What sort of length is fifty thousand words anyway? Isn’t it more National Novella Writing Month?
-
Existentialism
As far as I know, NaNoWriMo generally doesn’t turn people into bleak Algerians
smoking Gauloise cigarettes.
But how many perfectly serviceable, promising ideas that might flourish with time and care are crushed by the sheer mass of urgent words? How many fail the challenge, and walk away thwarted, questioning the meaning of their existence? Next thing you know, they’re out killing folk on hot beaches, and giving Robert Smith song ideas.
Perhaps NaNoWriMo is a secret conspiracy to rid the world of writers banging on about their idea for a novel, by proving it actually sucked in the cold hard light of day.
The wash-up:
These doomed NaNoWriMo attempts did produce an integral tool for me.
Coveting the snazzy NaNoWriMo tracking graph of daily progress, I got to thinking … why wait twelve months? Why not use this all the time but with a slightly less daunting quota.
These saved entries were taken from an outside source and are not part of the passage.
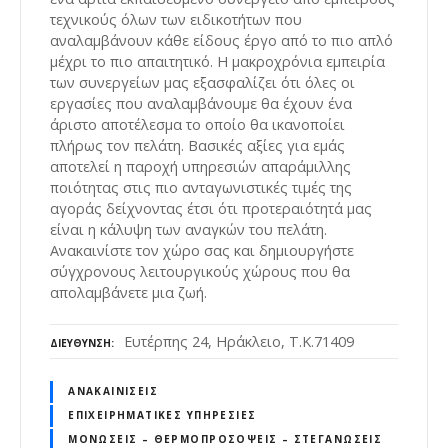
τεχνικούς όλων των ειδικοτήτων που
αναλαμβάνουν κάθε είδους έργο από το πιο απλό
μέχρι το πιο απαιτητικό. Η μακροχρόνια εμπειρία
των συνεργείων μας εξασφαλίζει ότι όλες οι
εργασίες που αναλαμβάνουμε θα έχουν ένα
άριστο αποτέλεσμα το οποίο θα ικανοποίει
πλήρως τον πελάτη. Βασικές αξίες για εμάς
αποτελεί η παροχή υπηρεσιών απαράμιλλης
ποιότητας στις πιο ανταγωνιστικές τιμές της
αγοράς δείχνοντας έτσι ότι προτεραιότητά μας
είναι η κάλυψη των αναγκών του πελάτη.
Ανακαινίστε τον χώρο σας και δημιουργήστε
σύγχρονους λειτουργικούς χώρους που θα
απολαμβάνετε μια ζωή.
Ευτέρπης 24, Ηράκλειο, Τ.Κ.71409
ΔΙΕΎΘΥΝΣΗ
ΑΝΑΚΑΙΝΊΣΕΙΣ
ΕΠΙΧΕΙΡΗΜΑΤΙΚΈΣ ΥΠΗΡΕΣΊΕΣ
ΜΟΝΏΣΕΙΣ – ΘΕΡΜΟΠΡΟΣΌΨΕΙΣ – ΣΤΕΓΑΝΏΣΕΙΣ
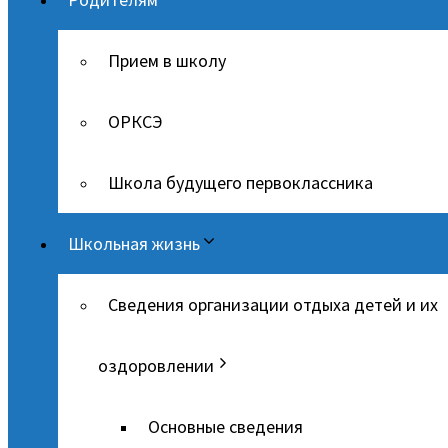
Прием в школу
ОРКСЭ
Школа будущего первоклассника
Школьная жизнь
Сведения организации отдыха детей и их
оздоровлении
Основные сведения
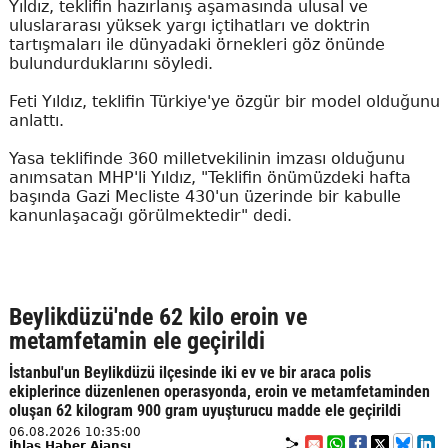
Yıldız, teklifin hazırlanış aşamasında ulusal ve
uluslararası yüksek yargı içtihatları ve doktrin
tartışmaları ile dünyadaki örnekleri göz önünde
bulundurduklarını söyledi.
Feti Yıldız, teklifin Türkiye'ye özgür bir model olduğunu
anlattı.
Yasa teklifinde 360 milletvekilinin imzası olduğunu
anımsatan MHP'li Yıldız, "Teklifin önümüzdeki hafta
başında Gazi Mecliste 430'un üzerinde bir kabulle
kanunlaşacağı görülmektedir" dedi.
Beylikdüzü'nde 62 kilo eroin ve
metamfetamin ele geçirildi
İstanbul'un Beylikdüzü ilçesinde iki ev ve bir araca polis
ekiplerince düzenlenen operasyonda, eroin ve metamfetaminden
oluşan 62 kilogram 900 gram uyuşturucu madde ele geçirildi
06.08.2026 10:35:00
İhlas Haber Ajansı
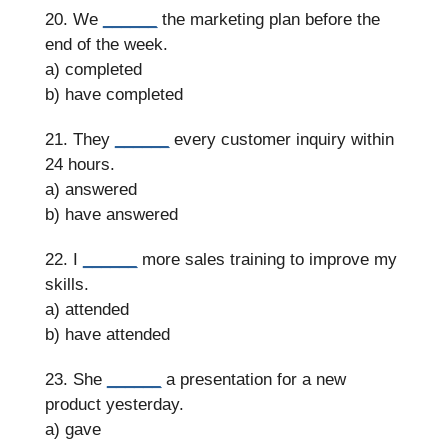
20. We
______
the marketing plan before the
end of the week.
a) completed
b) have completed
21. They
______
every customer inquiry within
24 hours.
a) answered
b) have answered
22. I
______
more sales training to improve my
skills.
a) attended
b) have attended
23. She
______
a presentation for a new
product yesterday.
a) gave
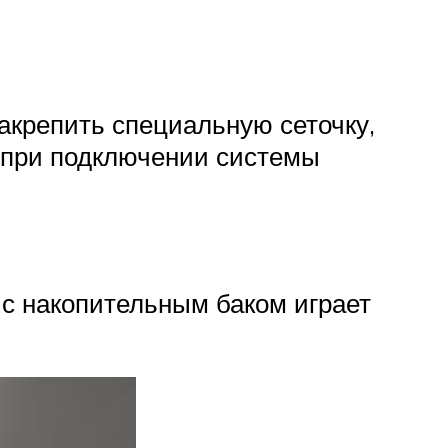
акрепить специальную сеточку,
 при подключении системы
с накопительным баком играет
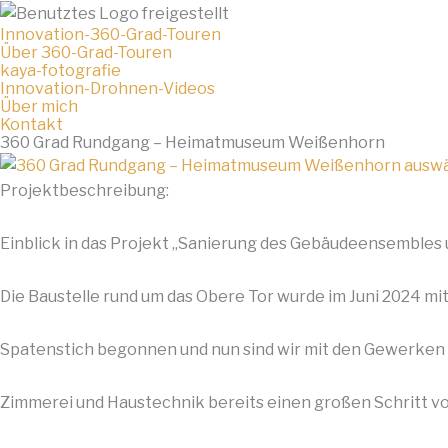
Innovation-360-Grad-Touren
Über 360-Grad-Touren
kaya-fotografie
Innovation-Drohnen-Videos
Über mich
Kontakt
360 Grad Rundgang – Heimatmuseum Weißenhorn
Projektbeschreibung:
Einblick in das Projekt „Sanierung des Gebäudeensembles 
Die Baustelle rund um das Obere Tor wurde im Juni 2024 mi
Spatenstich begonnen und nun sind wir mit den Gewerken
Zimmerei und Haustechnik bereits einen großen Schritt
Unable to find an equivalent charting app, I fiddle-faddled a spreadsheet to meet my needs. This resulted in a cross-referenced, colour-coded, calc-celled uber-matrix that my inner control-freaking micromanager required. I even included an “excuses” column for days my future self couldn’t be bothered. Take that, procrastination.
As for a monthly quota, ten thousand words ended up as eminently doable. About a page of handwriting a day. Nowhere near the 50k booty of NaNoWriMo, but across twelve months gives one hundred and twenty thousand words, with a day’s consideration between each page rather than a harried rush.
For me, the monthly spreadsheet is my motivation. The compulsion to beat personal bests and graphing monthly comparisons gives me a sad little thrill of delight. Sometimes I make it, sometimes life’s too busy, sometimes I’m slack. But if the month gets away, unlike NaNoWriMo there isn’t the depressing eleven month wait to dwell on your failure till the next try.
Now, how to actually type in all this mass of hand-written output … that’s a story for another time.